Il ne suffit pas de savoir à quelles conditions ces familles ont pu se rassembler dans ce mouvement. Puisque ces conditions impliquent aussi des volontaires d’autres milieux, il faut comprendre comment s’est fondé leur propre engagement. « Le volontariat ATD Quart Monde : une chance à proposer » reprend une forte réflexion du père Joseph Wresinski qui montre la capacité des hommes à se libérer les uns les autres.

Benoît Fabiani et Emmanuel de Lestrade présentent un quatrième article : « L’alliance ATD Quart Monde. » « La grande pauvreté que nous emmenons vers une nouvelle société ne disparaît pas comme par enchantement. Il faut nous en défaire par la construction même de cette société, sinon elle sera à nouveau comme incrustée dans ses murs ». Les « alliés », quelles que soient leurs professions, leurs responsabilités familiales, syndicales, religieuses ou associatives s’efforcent d’agir en fonction de cette analyse du fondateur du mouvement pour préparer l’avenir avec les exclus comme partenaires.

Ils ne sont pas seuls : les très nombreuses marques de soutien et d’amitié reçues le 17 octobre dernier ont manifesté que si le Mouvement ATD Quart Monde a un noyau, il entraîne aussi et renforce de nombreux amis dispersés. C’est pourquoi nous avons inséré tout au long de ce numéro quelques-uns des centaines de messages reçus du monde entier à cette occasion.

En contrepoint du thème central de ce dossier le lecteur trouvera un article d’Henri Théry analysant l’évolution du regard des associations sur la pauvreté. Il montre que le souci de considérer les plus pauvres comme acteurs devient une préoccupation réelle.

En texte « à relire », des extraits de « La démocratie en Amérique » permettent de réfléchir avec Tocqueville aux rapports entre les associations et la liberté. Il montre de manière lumineuse l’analogie entre l’association et le journal. On comprend mieux en le lisant que l’illettrisme et l’assistance, traitement culpabilisant donc individualisant, font également obstacle aux libertés de pensée et d’expression des plus pauvres.

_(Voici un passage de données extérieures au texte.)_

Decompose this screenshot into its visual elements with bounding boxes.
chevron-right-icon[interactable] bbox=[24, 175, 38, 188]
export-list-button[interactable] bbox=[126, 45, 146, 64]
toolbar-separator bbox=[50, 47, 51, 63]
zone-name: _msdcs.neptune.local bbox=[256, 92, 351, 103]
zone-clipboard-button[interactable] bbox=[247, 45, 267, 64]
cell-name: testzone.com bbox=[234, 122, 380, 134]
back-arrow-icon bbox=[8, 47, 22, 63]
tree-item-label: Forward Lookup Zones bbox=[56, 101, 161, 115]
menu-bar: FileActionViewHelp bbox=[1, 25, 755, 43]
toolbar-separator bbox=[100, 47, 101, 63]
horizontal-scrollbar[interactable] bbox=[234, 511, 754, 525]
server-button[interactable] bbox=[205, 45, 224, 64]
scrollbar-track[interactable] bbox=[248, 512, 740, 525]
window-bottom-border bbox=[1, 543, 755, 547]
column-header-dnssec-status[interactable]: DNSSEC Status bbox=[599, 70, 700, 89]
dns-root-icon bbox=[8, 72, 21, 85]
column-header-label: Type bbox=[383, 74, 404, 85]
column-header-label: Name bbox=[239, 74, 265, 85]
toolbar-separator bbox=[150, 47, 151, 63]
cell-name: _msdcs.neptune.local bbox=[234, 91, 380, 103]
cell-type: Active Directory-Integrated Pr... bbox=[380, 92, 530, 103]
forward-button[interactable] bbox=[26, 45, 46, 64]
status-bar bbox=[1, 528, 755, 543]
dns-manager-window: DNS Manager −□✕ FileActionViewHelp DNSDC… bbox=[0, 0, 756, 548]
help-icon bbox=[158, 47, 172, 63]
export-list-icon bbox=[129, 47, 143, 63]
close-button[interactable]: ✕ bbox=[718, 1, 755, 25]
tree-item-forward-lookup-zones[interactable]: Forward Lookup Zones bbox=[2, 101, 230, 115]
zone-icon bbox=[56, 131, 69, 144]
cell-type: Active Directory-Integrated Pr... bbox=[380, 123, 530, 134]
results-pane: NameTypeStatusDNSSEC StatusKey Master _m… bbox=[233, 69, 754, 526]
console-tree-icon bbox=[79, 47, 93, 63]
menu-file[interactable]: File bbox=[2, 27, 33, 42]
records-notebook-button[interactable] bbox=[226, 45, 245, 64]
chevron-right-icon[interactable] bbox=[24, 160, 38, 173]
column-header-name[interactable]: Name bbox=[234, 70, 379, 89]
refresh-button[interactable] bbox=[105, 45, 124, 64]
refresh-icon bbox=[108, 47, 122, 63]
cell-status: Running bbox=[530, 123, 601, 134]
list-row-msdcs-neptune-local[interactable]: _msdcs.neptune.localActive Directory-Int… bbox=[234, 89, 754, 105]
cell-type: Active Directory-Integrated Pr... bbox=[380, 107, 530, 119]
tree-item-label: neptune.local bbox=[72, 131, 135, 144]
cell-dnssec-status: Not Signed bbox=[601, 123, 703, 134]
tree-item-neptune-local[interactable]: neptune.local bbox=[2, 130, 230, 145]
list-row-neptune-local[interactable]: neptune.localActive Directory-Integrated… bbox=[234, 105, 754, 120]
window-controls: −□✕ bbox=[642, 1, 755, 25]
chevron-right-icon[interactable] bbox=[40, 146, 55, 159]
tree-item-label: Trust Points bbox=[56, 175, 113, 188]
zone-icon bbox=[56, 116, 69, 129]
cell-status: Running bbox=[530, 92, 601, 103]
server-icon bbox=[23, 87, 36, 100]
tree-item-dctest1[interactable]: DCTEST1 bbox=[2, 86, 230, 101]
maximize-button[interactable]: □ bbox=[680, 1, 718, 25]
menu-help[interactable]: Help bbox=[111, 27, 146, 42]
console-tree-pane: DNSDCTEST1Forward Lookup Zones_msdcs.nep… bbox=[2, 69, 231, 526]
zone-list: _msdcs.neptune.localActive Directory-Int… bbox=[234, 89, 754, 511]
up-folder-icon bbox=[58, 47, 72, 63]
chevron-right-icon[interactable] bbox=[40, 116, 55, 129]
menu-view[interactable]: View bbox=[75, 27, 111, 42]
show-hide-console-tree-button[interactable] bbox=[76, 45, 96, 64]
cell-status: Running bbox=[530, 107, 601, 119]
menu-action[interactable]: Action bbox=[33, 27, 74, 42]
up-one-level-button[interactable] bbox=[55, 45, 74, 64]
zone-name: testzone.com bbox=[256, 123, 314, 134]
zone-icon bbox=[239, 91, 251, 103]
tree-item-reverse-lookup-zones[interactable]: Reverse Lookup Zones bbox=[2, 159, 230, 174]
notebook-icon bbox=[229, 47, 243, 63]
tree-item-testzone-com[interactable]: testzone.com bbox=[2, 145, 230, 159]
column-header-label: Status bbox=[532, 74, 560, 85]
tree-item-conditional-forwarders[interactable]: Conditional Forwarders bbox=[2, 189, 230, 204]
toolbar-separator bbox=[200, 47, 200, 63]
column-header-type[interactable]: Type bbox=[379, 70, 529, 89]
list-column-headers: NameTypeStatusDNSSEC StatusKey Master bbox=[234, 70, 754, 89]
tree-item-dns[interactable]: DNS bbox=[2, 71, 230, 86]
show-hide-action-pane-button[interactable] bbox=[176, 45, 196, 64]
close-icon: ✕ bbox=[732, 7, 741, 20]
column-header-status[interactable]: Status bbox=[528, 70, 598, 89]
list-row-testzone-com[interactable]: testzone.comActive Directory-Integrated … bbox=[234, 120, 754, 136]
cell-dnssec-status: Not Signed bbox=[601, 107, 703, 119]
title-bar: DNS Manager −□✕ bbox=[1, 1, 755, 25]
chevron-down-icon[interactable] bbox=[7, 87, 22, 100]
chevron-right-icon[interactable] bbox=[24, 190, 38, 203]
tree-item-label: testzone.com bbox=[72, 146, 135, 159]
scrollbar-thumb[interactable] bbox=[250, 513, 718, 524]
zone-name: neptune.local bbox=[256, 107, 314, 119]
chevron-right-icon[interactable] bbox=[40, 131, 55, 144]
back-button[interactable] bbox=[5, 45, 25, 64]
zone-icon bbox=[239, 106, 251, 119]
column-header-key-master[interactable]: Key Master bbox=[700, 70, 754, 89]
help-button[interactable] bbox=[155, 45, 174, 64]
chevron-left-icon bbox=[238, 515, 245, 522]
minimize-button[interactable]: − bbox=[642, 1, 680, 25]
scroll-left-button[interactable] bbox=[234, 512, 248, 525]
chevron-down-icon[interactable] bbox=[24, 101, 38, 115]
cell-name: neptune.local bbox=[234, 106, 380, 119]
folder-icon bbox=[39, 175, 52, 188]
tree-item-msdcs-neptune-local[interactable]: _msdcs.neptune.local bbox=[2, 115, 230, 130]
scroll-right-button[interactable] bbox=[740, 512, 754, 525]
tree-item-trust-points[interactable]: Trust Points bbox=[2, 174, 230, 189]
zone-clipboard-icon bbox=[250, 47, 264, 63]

Pour conclure, nous avons repris la fin du texte du son et lumière « Justice au Cœur » qui a eu lieu de la Tour Eiffel au Trocadéro, le 17 octobre 1987. Bien qu’extrait d’un ensemble, il parle assez par lui-même. Ce numéro pouvait-il se terminer autrement que par un appel à tous dit au nom du Quart Monde par le père Joseph ?

Louis Join-Lambert

Directeur de l’Institut de Recherche et de Formation aux Relations Humaines.